Although embodiments of the present invention have been described in connection with the accompanying drawings, various modifications and variations may be made by those skilled in the art without departing from the spirit and scope of the invention, and such modifications and variations fall within the scope of the invention as defined by the appended claims.

Claims (8)

1. A voltage ripple detection circuit, comprising:

the conversion circuit is used for converting the signal to be detected into a pulse signal;

a first filter circuit for filtering the pulse signal to generate a reference signal;

the subtracting circuit is used for subtracting the signal to be detected from the reference signal to obtain a ripple voltage signal;

and the feedback circuit is used for feeding the reference signal back to the conversion circuit so that the conversion circuit can adjust the duty ratio of the pulse signal according to the reference signal, and the voltage value of the reference signal is close to the voltage value of the signal to be detected.

2. The voltage ripple detection circuit of claim 1, wherein the first filtering circuit is a rectifying filtering circuit.

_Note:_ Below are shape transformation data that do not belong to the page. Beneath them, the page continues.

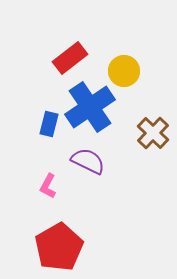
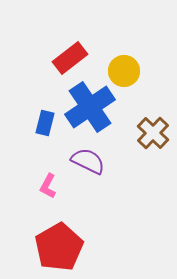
blue rectangle: moved 4 px left, 1 px up
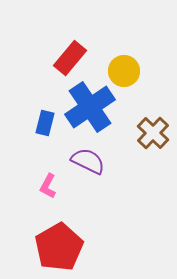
red rectangle: rotated 12 degrees counterclockwise
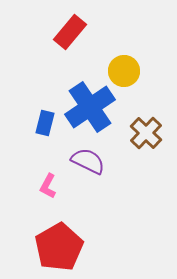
red rectangle: moved 26 px up
brown cross: moved 7 px left
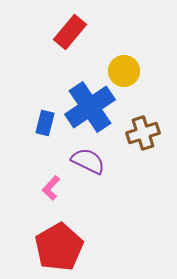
brown cross: moved 3 px left; rotated 28 degrees clockwise
pink L-shape: moved 3 px right, 2 px down; rotated 15 degrees clockwise
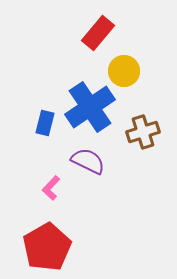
red rectangle: moved 28 px right, 1 px down
brown cross: moved 1 px up
red pentagon: moved 12 px left
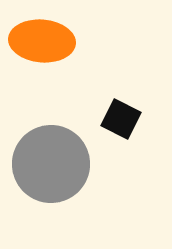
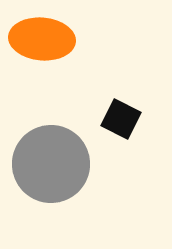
orange ellipse: moved 2 px up
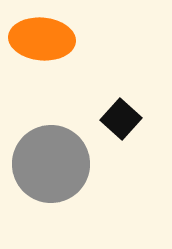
black square: rotated 15 degrees clockwise
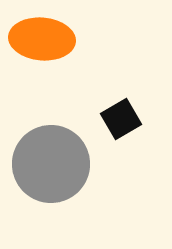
black square: rotated 18 degrees clockwise
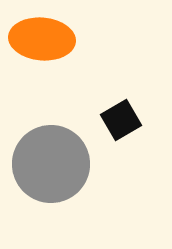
black square: moved 1 px down
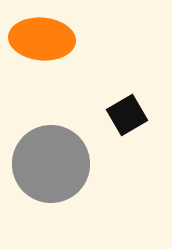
black square: moved 6 px right, 5 px up
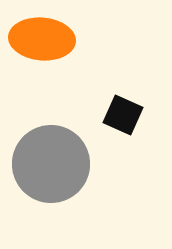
black square: moved 4 px left; rotated 36 degrees counterclockwise
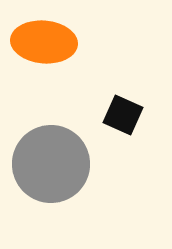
orange ellipse: moved 2 px right, 3 px down
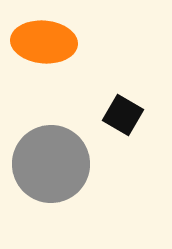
black square: rotated 6 degrees clockwise
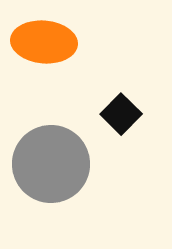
black square: moved 2 px left, 1 px up; rotated 15 degrees clockwise
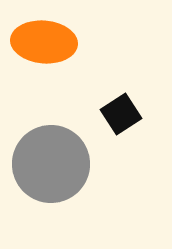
black square: rotated 12 degrees clockwise
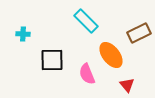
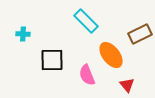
brown rectangle: moved 1 px right, 1 px down
pink semicircle: moved 1 px down
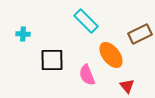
red triangle: moved 1 px down
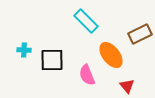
cyan cross: moved 1 px right, 16 px down
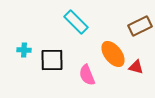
cyan rectangle: moved 10 px left, 1 px down
brown rectangle: moved 8 px up
orange ellipse: moved 2 px right, 1 px up
red triangle: moved 9 px right, 19 px up; rotated 35 degrees counterclockwise
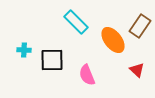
brown rectangle: rotated 30 degrees counterclockwise
orange ellipse: moved 14 px up
red triangle: moved 1 px right, 3 px down; rotated 28 degrees clockwise
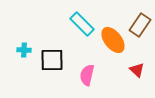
cyan rectangle: moved 6 px right, 2 px down
brown rectangle: moved 1 px up
pink semicircle: rotated 35 degrees clockwise
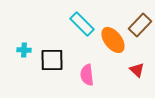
brown rectangle: rotated 10 degrees clockwise
pink semicircle: rotated 20 degrees counterclockwise
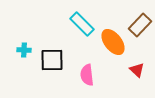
orange ellipse: moved 2 px down
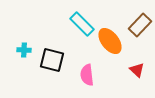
orange ellipse: moved 3 px left, 1 px up
black square: rotated 15 degrees clockwise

3. The voltage ripple detection circuit of claim 1, further comprising: and the second filter circuit is used for filtering the signal to be detected and inputting the filtered signal to be detected into the conversion circuit.

4. A voltage ripple detection circuit according to claim 3, wherein the second filtering circuit is an RC filtering circuit.

5. The voltage ripple detection circuit of claim 1, wherein the subtraction circuit comprises:

an operational amplifier;

the first resistor is connected between the non-inverting input end of the operational amplifier and the ground;

the signal to be detected is connected to the non-inverting input end through the second resistor;

the first resistor and the second resistor are used for adjusting ripple measurement precision.

6. The voltage ripple detection circuit of claim 5, wherein the subtraction circuit comprises:

the reference signal is connected to the inverting input end of the operational amplifier through the third resistor;

and a fourth resistor connected between the output terminal of the operational amplifier and the inverting input terminal.

7. The voltage ripple detection circuit of claim 6, wherein in the subtracting circuit, the first resistor and the fourth resistor have equal resistance values, and the second resistor and the third resistor have equal resistance values.

8. The voltage ripple detection circuit of any one of claims 1-7, wherein the feedback circuit is an op-amp follow feedback circuit.